En las localidades del municipio de Leonardo Bravo, pobladores no aguantaron más y se armaron. En noviembre, junto con el Frente de Policías Comunitarias, expulsaron a quienes señalan como sus agresores.

Una de las viviendas abandonadas era usada como casa de seguridad. (Jesús Quintanar)
José Antonio Belmont
Guerrero /

Aquí se vivía de la amapola, pero el fentanilo lo cambió todo. La venta de goma ya no era negocio y pobladores de algunas comunidades de Guerrero, con la fachada de policías comunitarios, optaron por el crimen y la violencia se recrudeció.

En las localidades del municipio de Leonardo Bravo, pobladores no aguantaron más y se armaron. En noviembre, junto con el Frente de Policías Comunitarias, expulsaron a quienes señalan como sus agresores.

Cientos de habitantes de Filo de Caballos, Puentecillas, Corralitos, La Escalera, Los Morros, Campo de Aviación, Torre Camotla y Carrizal se marcharon a Chichihualco, cabecera municipal de Leonardo Bravo, a unos 50 kilómetros de distancia. Se dijeron desplazados por la inseguridad de la región y amenazados de muerte si volvían.

De noviembre a febrero se instalaron en el auditorio de Chichihualco, hasta que decidieron exigirle al presidente Andrés Manuel López Obrador garantías para regresar a sus comunidades y se plantaron afuera de Palacio Nacional.

Apenas el jueves regresaron a la cabecera municipal, luego de anunciar un acuerdo con el gobierno federal que, dijeron, se comprometió a instalar tres filtros de seguridad en el poblado.

Y es que en las comunidades los pobladores que hoy las ocupan no quieren que los desplazados regresen, los acusan de asesinar, secuestrar, extorsionar, robar...

Dicen que son víctimas, pero ellos son los delincuentes que le hicieron mal a la gente, a nosotros, y por eso estamos tomando las armas para recuperar los espacios que ellos nos quitaron”, dice Salvador Alanís, del Frente de Policías Comunitarias.

También acusan a los desplazados de arrebatarles sus viviendas y usarlas como casas de seguridad. Una docena de policías comunitarios, cubiertos con pasamontañas y rifles al hombro, junto con un grupo de locatarios, entran a una casa abandonada.

El comisario Ruperto Pacheco levanta una placa de acero que lleva a un sótano y baja por unas escaleras de cemento. Las ventanas del cuarto están cubiertas con tabiques y las puertas soldadas. Ahí ocultaban a sus víctimas.

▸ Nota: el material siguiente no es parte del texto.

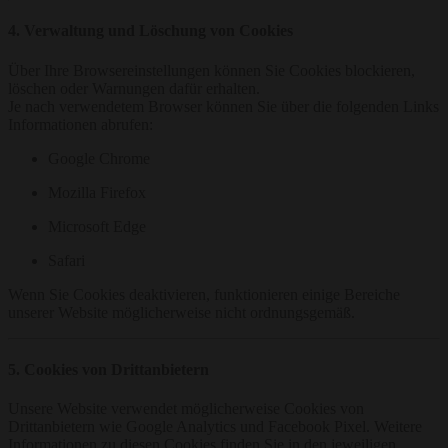
4. Verwaltung und Löschung von Cookies
Über Ihre Browsereinstellungen können Sie Cookies blockieren,
löschen oder Warnungen dafür erhalten.
Je nach verwendetem Browser können Sie über die folgenden Links
Informationen abrufen:
Google Chrome
Mozilla Firefox
Microsoft Edge
Safari
Wenn Sie Cookies deaktivieren, funktionieren einige Bereiche
unserer Website möglicherweise nicht ordnungsgemäß.
5. Cookies von Drittanbietern
Unsere Website verwendet möglicherweise Cookies von
Drittanbietern wie Google Analytics und Facebook Pixel. Weitere
Informationen zu diesen Cookies finden Sie in den jeweiligen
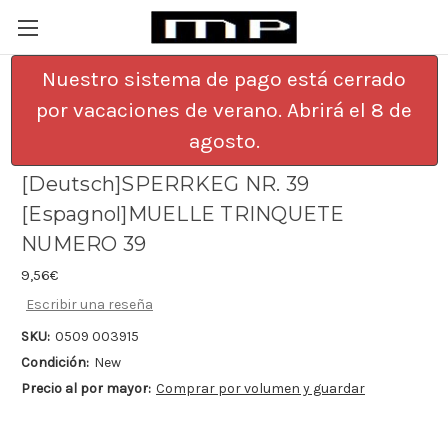
Nuestro sistema de pago está cerrado
por vacaciones de verano. Abrirá el 8 de
[English]CLICK SPRING NO: 39
agosto.
[Francais]CLIQUET NO.39
[Deutsch]SPERRKEG NR. 39
[Espagnol]MUELLE TRINQUETE
NUMERO 39
9,56€
Escribir una reseña
SKU:
0509 003915
Condición:
New
Precio al por mayor:
Comprar por volumen y guardar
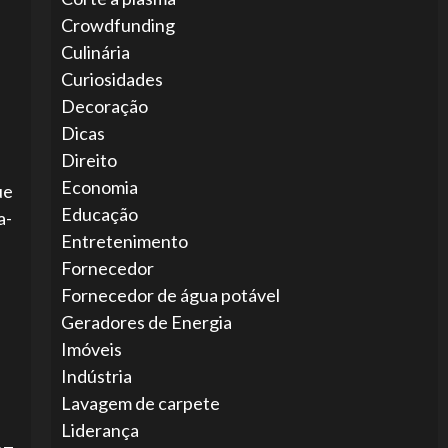
Crowdfunding
Culinária
Curiosidades
Decoração
Dicas
Direito
Economia
ue
Educação
a-
Entretenimento
Fornecedor
Fornecedor de água potável
Geradores de Energia
Imóveis
Indústria
Lavagem de carpete
Liderança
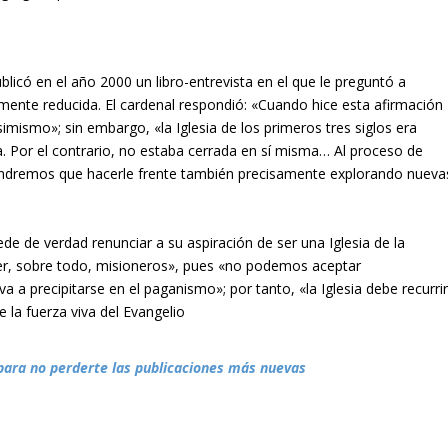
blicó en el año 2000 un libro-entrevista en el que le preguntó a
amente reducida. El cardenal respondió: «Cuando hice esta afirmación
imismo»; sin embargo, «la Iglesia de los primeros tres siglos era
. Por el contrario, no estaba cerrada en sí misma… Al proceso de
ndremos que hacerle frente también precisamente explorando nueva
de de verdad renunciar a su aspiración de ser una Iglesia de la
er, sobre todo, misioneros», pues «no podemos aceptar
 a precipitarse en el paganismo»; por tanto, «la Iglesia debe recurri
 la fuerza viva del Evangelio
para no perderte las publicaciones más nuevas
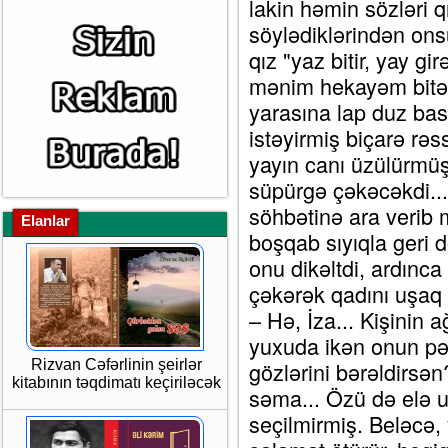
lakin həmin sözləri q
söylədiklərindən on
qız "yaz bitir, yay g
mənim hekayəm bitəc
yarasına lap duz bas
istəyirmiş biçarə rə
yayın canı üzülürmüş
süpürgə çəkəcəkdi... 
söhbətinə ara verib 
Elanlar
boşqab sıyıqla geri d
onu dikəltdi, ardınca 
çəkərək qadını uşaq 
– Hə, İza... Kişinin ağ
yuxuda ikən onun pə
Rizvan Cəfərlinin şeirlər
gözlərini bərəldirsən
kitabının təqdimatı keçiriləcək
səma... Özü də elə u
seçilmirmiş. Beləcə, 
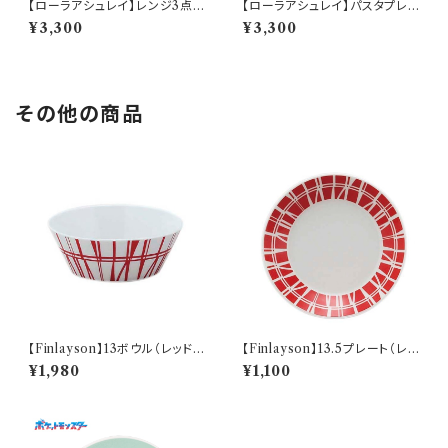
【ローラアシュレイ】レンジ3点セ
【ローラアシュレイ】パスタプレ
ット【LA110】LA110-82−3
ートセット【LA110】LA110-184
¥3,300
¥3,300
その他の商品
【Finlayson】13ボウル（レッド）
【Finlayson】13.5プレート（レッ
【コロナ】
ド）【コロナ】
¥1,980
¥1,100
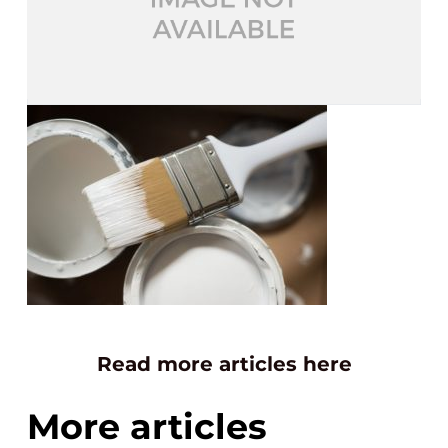
Read more articles here
More articles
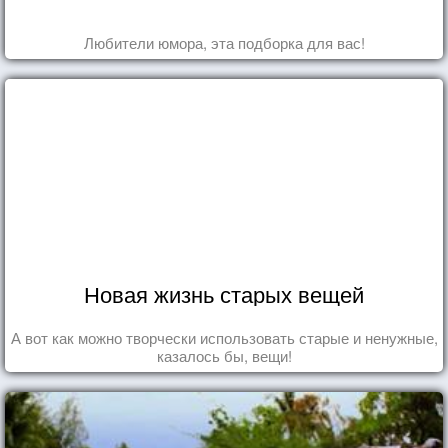
Любители юмора, эта подборка для вас!
Новая жизнь старых вещей
А вот как можно творчески использовать старые и ненужные,
казалось бы, вещи!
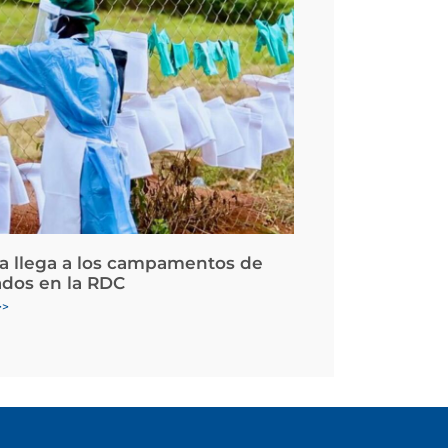
la llega a los campamentos de
ados en la RDC
>>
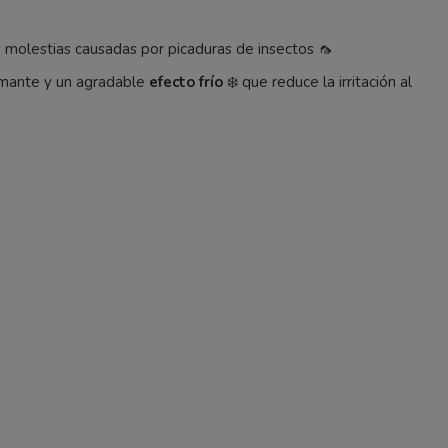
s molestias causadas por picaduras de insectos 🦟
almante y un agradable
efecto frío
❄️ que reduce la irritación al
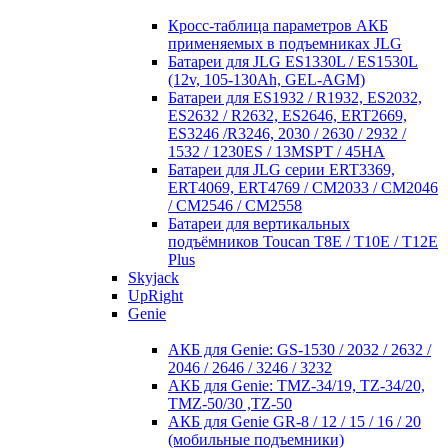
Кросc-таблица параметров АКБ
применяемых в подъемниках JLG
Батареи для JLG ES1330L / ES1530L
(12v, 105-130Ah, GEL-AGM)
Батареи для ES1932 / R1932, ES2032,
ES2632 / R2632, ES2646, ERT2669,
ES3246 /R3246, 2030 / 2630 / 2932 /
1532 / 1230ES / 13MSPT / 45HA
Батареи для JLG серии ERT3369,
ERT4069, ERT4769 / CM2033 / CM2046
/ CM2546 / CM2558
Батареи для вертикальных
подъёмников Toucan T8E / T10E / T12E
Plus
Skyjack
UpRight
Genie
АКБ для Genie: GS-1530 / 2032 / 2632 /
2046 / 2646 / 3246 / 3232
АКБ для Genie: TMZ-34/19, TZ-34/20,
TMZ-50/30 ,TZ-50
АКБ для Genie GR-8 / 12 / 15 / 16 / 20
(мобильные подъемники)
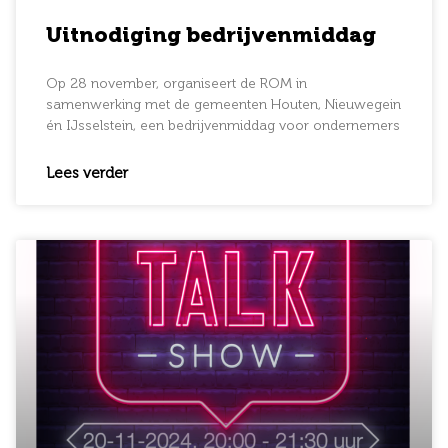
Uitnodiging bedrijvenmiddag
Op 28 november, organiseert de ROM in
samenwerking met de gemeenten Houten, Nieuwegein
én IJsselstein, een bedrijvenmiddag voor ondernemers
Lees verder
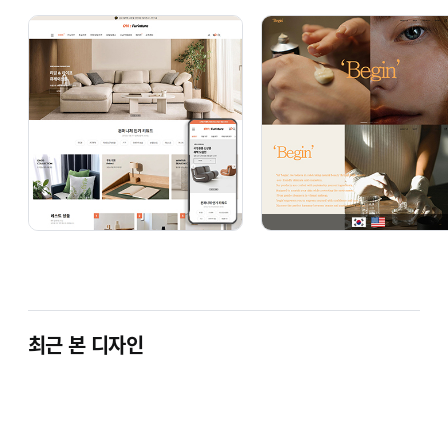
최근 본 디자인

Estábamos amenazados, desde las 4 de la tarde ya deberíamos estar en casa porque operaban ellos”, recuerda José Varona, a quien le asesinaron a su hijo.

De igual forma denunciaron que utilizaban a la población como carne de cañón ante las autoridades para legitimar los ilícitos que cometían como policías comunitarios, los hoy desplazados.

“Iban a nuestras casas para las asambleas y nos exigían que los apoyáramos. Si no agarrábamos un arma nos cobraban 200 pesos, si no íbamos a bloquear carreteras para que no subiera el Ejército teníamos que pagarles 500”, cuenta María López.

En Filo de Caballos el recuerdo de aquel enfrentamiento del 11 de noviembre está en las paredes de las casas. La mayoría de las 14 abandonadas están baleadas o incendiadas. En ese entonces, unos 3 mil policías comunitarios participaron en la refriega.

Una hora de balacera con cuerno de chivo cuesta 300 mil pesos, detalla Alanís, cada una de las balas calibre 7.62 mm cuesta 35 pesos. El Frente de Policías Comunitarias compra cubetas de a millar. La balacera duró cinco horas.

Alanís se asume como desplazado: junto con 200 familias fue expulsado del Valle del Ocotito por quienes hoy se encuentran en Chichihualco. “Esa gente desplazada nos hemos unido y somos los que hoy traemos un arma, los que venimos recuperando los espacios que la delincuencia primero nos quitó”.